The IT Council typically has reporting to it technical teams, which also include technical business unit representatives where possible, for functions such as architecture, telecoms, application development and information security. Each team will develop, and upper level teams will approve their procedures for considering, vetting and approving new initiatives before they are submitted to higher level teams for approval.

Additionally, business units should have governance teams for their significant business functions. For the case of control systems, Operations might have a governance team structure similar to IT, with a team responsible for the control systems. For the sake of reference, this team will be called the Control System Governance Team.

Ultimately, the business unit whose critical business functions rely upon IT systems should be in charge of changes made to those IT systems and how they are managed. But, it is critical that the Control System Governance Team solicit input from the appropriate IT technical governance teams before important changes to equipment, software or procedures are made. Having a formal governance structure will help ensure that the appropriate individuals and roles provide that input, and will allow executives who are required to approve new projects to document that appropriate vetting occurred before those projects are funded.

Security Awareness and Training
The vast majority of people – employees, contractors and vendors – are diligent about doing what is necessary to meet their business objectives while making quality a priority. Many times, though, it does not occur to some employees that security issues are something to which they should also pay attention.

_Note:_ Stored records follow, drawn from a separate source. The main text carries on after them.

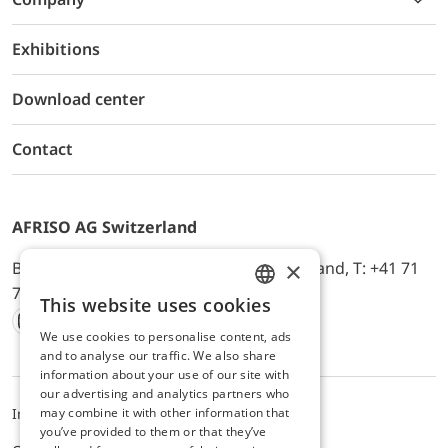
Exhibitions
Download center
Contact
AFRISO AG Switzerland
×
Bürerfeld 22a, 9245 Oberbüren, Switzerland, T: +41 71
744 33 44, E-Mail:
office@afriso.ch
This website uses cookies
ENGLISH
We use cookies to personalise content, ads
Instagram
Facebook
Youtube
LinkedIn
GERMAN
and to analyse our traffic. We also share
information about your use of our site with
our advertising and analytics partners who
may combine it with other information that
Impressum
Datenschutz
ALB
you’ve provided to them or that they’ve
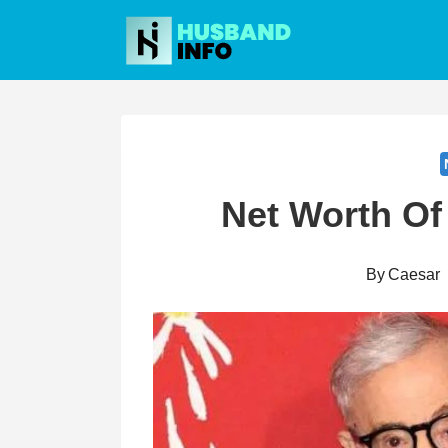
Skip
to
content
Net Worth Of
By
Caesar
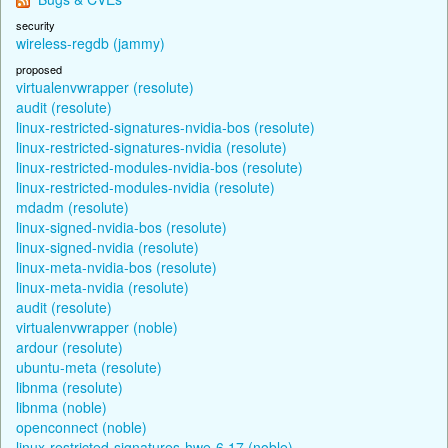
security
wireless-regdb (jammy)
proposed
virtualenvwrapper (resolute)
audit (resolute)
linux-restricted-signatures-nvidia-bos (resolute)
linux-restricted-signatures-nvidia (resolute)
linux-restricted-modules-nvidia-bos (resolute)
linux-restricted-modules-nvidia (resolute)
mdadm (resolute)
linux-signed-nvidia-bos (resolute)
linux-signed-nvidia (resolute)
linux-meta-nvidia-bos (resolute)
linux-meta-nvidia (resolute)
audit (resolute)
virtualenvwrapper (noble)
ardour (resolute)
ubuntu-meta (resolute)
libnma (resolute)
libnma (noble)
openconnect (noble)
linux-restricted-signatures-hwe-6.17 (noble)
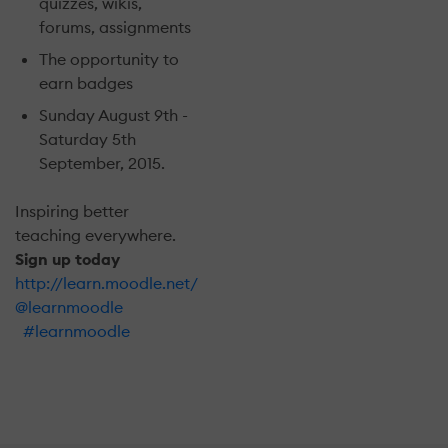
quizzes, wikis,
forums, assignments
The opportunity to
earn badges
Sunday August 9th -
Saturday 5th
September, 2015.
Inspiring better
teaching everywhere.
Sign up today
http://learn.moodle.net/
@learnmoodle
#learnmoodle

In a previous position I held as Director of Information Security at a large oil and gas company the person in charge of IT at a very large global business unit was not paying attention to information security. In a private conversation I mentioned this to a senior executive of the company, who replied “he has quite a few fires burning him, and yours isn’t very hot.” If you are faced with this problem, one option is to wait until the information security fire gets so hot the business unit leaders notice – but getting attention this way usually involves nasty consequences such as hacks or infestations of viruses and worms. A better alternative is Security Awareness Training.

An effective security awareness training program not only tells the audience what is expected of them – it also tells them why. In fact, at least half of the education should focus on the why. I have found that if actions required of employees do not make sense or they do not understand why those actions are important, the employee is much more likely to ignore the rules. A wise security guru once asked me “What is the best security program?” His reply when I said I didn’t know was “The one people use.” The purpose of a security awareness program isn’t so much to tell people what they should do, but to convince them they should want to follow the rules.

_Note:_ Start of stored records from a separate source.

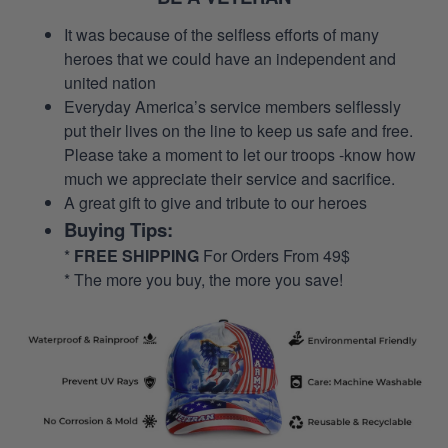
It was because of the selfless efforts of many
heroes that we could have an independent and
united nation
Everyday America’s service members selflessly
put their lives on the line to keep us safe and free.
Please take a moment to let our troops -know how
much we appreciate their service and sacrifice.
A great gift to give and tribute to our heroes
Buying Tips:
*
FREE SHIPPING
For Orders From 49$
* The more you buy, the more you save!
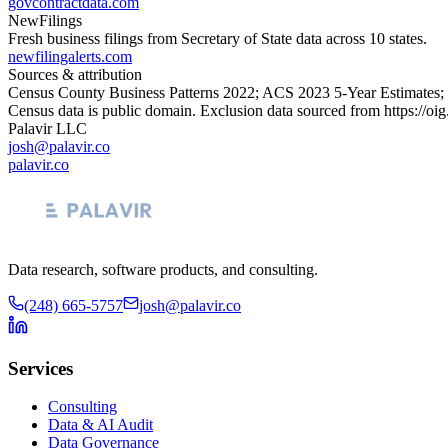
govcontractdata.com
NewFilings
Fresh business filings from Secretary of State data across 10 states.
newfilingalerts.com
Sources & attribution
Census County Business Patterns
2022
; ACS
2023
5-Year Estimates;
Census data is public domain. Exclusion data sourced from
https://oi
Palavir LLC
josh@palavir.co
palavir.co
Data research, software products, and consulting.
(248) 665-5757
josh@palavir.co
Services
Consulting
Data & AI Audit
Data Governance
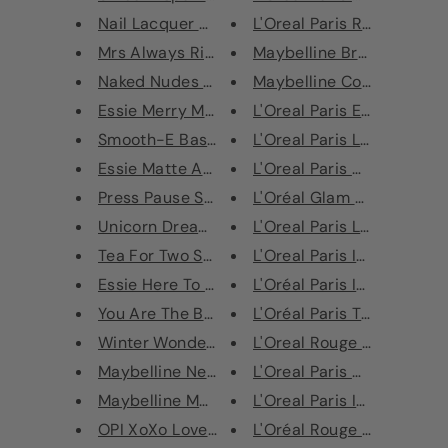
Nail Lacquer Nagellack Set
L'Oreal Paris Rouge Signat
Mrs Always Right Set 3 x 13.5m...
Maybelline Brow Drama 12
Naked Nudes Set
Maybelline Color Sensatio
Essie Merry Manni Christmas Na...
L'Oreal Paris Eye Paint Eye
Smooth-E Base Coat
L'Oreal Paris La Manicure 
Essie Matte About You Top Coat...
L'Oreal Paris Color Riche L
Press Pause Set
L'Oréal Glam Shine 6 hour 
Unicorn Dreams Set
L'Oreal Paris Lipgloss Infall
Tea For Two Set
L'Oreal Paris Infallible Lip 
Essie Here To Stay Nail Polish...
L'Oréal Paris Infallible Lip 
You Are The Best Set
L'Oréal Paris True Match P
L'Oreal Rouge Caresse Li
Winter Wonderland Duo Nail Se...
Maybelline New York Color Dram...
L'Oreal Paris Color Riche L
Maybelline Master Camo Colour ...
L'Oreal Paris Infallible Eye
OPI XoXo Love Collection Gift ...
L'Oréal Rouge Signature Li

The importance of training is especially evident in thwarting hackers who try to gain access to system resources through social engineering. Social engineering is the practice of convincing people to willingly divulge confidential company information, such as passwords. The result of a social engineering exercise I once commissioned was abysmal – 50% of the people contacted in four sites located in three countries divulged their user IDs and passwords to the ethical hacker. We immediately embarked on an extensive security awareness program to try to improve the results.

What we discovered were two things. First, once people understood how hackers worked and how easily they could do damage to the company they became enthusiastic supporters of security initiatives and policies. Second, we discovered that any given communication method only reached about 20% of the user population.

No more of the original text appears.